Early Universe: A Quark-Gluon Soup

The early universe, mere seconds after the Big Bang, was a vastly different place than it is today. Instead of stars and galaxies, it was a boiling soup of quarks and gluons, punctuated by microscopic black holes. These aren’t the stellar-mass black holes we observe now, but primordial black holes (PBHs) – hypothetical objects formed in the universe’s first moments.

Hawking Radiation and PBH Evaporation

While black holes are known for absorbing everything, they also emit energy through Hawking radiation, a phenomenon predicted by physicist Stephen Hawking. Smaller black holes radiate faster and eventually evaporate completely. PBHs weighing under 500 trillion grams would have vanished by now, but not without a dramatic finale.

Violent Demise: Relativistic Fireballs

Researchers at Vrije Universiteit Brussel and MIT have challenged the conventional understanding of PBH death. A new paper, available on arXiv, suggests that the energy released by these dying microscopic black holes wasn’t simply diffused, but unleashed in incredibly violent relativistic fireballs. This occurred due to extreme pressure gradients created as the black holes evaporated.

The Four Phases of PBH Evaporation

  • Phase 1: Slow evaporation creating an expanding plasma bubble.
  • Phase 2: Instantaneous energy release modeled by the Blandford-McKee regime.
  • Phase 3: Shockwave slows down, modeled by the Sedov-Taylor regime.
  • Phase 4: Energy dissipation into surrounding plasma.

Solving the Mystery of Baryogenesis

This violent PBH evaporation process may explain baryogenesis – the existence of matter over antimatter.
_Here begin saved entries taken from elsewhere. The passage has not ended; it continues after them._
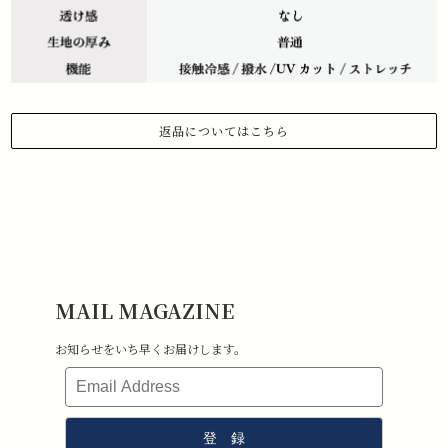
返品についてはこちら
1.商品到着から 3日以内にご連絡があった場合のみ、返品対応させていた
だきます。
下記メールアドレスまで、お名前、注文日、受注番号を記載の上、返品
したい旨ご連絡ください。
メールアドレス:information@stchristopher-sports.com
2.タグ・付属品がすべて揃っていて取り外しのないもの。 （タグを取り
外さないままご試着下さい）
3.新品未使用で、汚れ・破損・におい移りがないもの。
MAIL MAGAZINE
4.室内での試着のみ（屋外・ゴルフ場で使用したものは返品不可となり
ます）
お知らせをいち早くお届けします。
5.返品送料はお客様負担となります。その点ご了承ください。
According to Big Bang theory, equal amounts of both should have been created, leading to complete annihilation. The researchers propose that PBH shockwaves could have temporarily disrupted the Electroweak symmetry, creating pockets where matter prevailed.

Electroweak Symmetry and Matter Creation

If the early universe’s temperature dropped below 162GeV, Electroweak symmetry would have broken. The shockwaves from PBH explosions could have briefly raised temperatures above this threshold, creating the necessary out-of-equilibrium conditions for matter to dominate. This is the focus of a companion paper by the same research team.

From Black Hole Shockwaves to Everything We See

The findings suggest that the universe’s structure, and indeed all matter – including ourselves – may originate from the shockwaves created by exploding primordial black holes. This offers a new perspective on our cosmic origins, potentially replacing the notion of being “made of star-stuff” with being “made of black hole shockwaves.”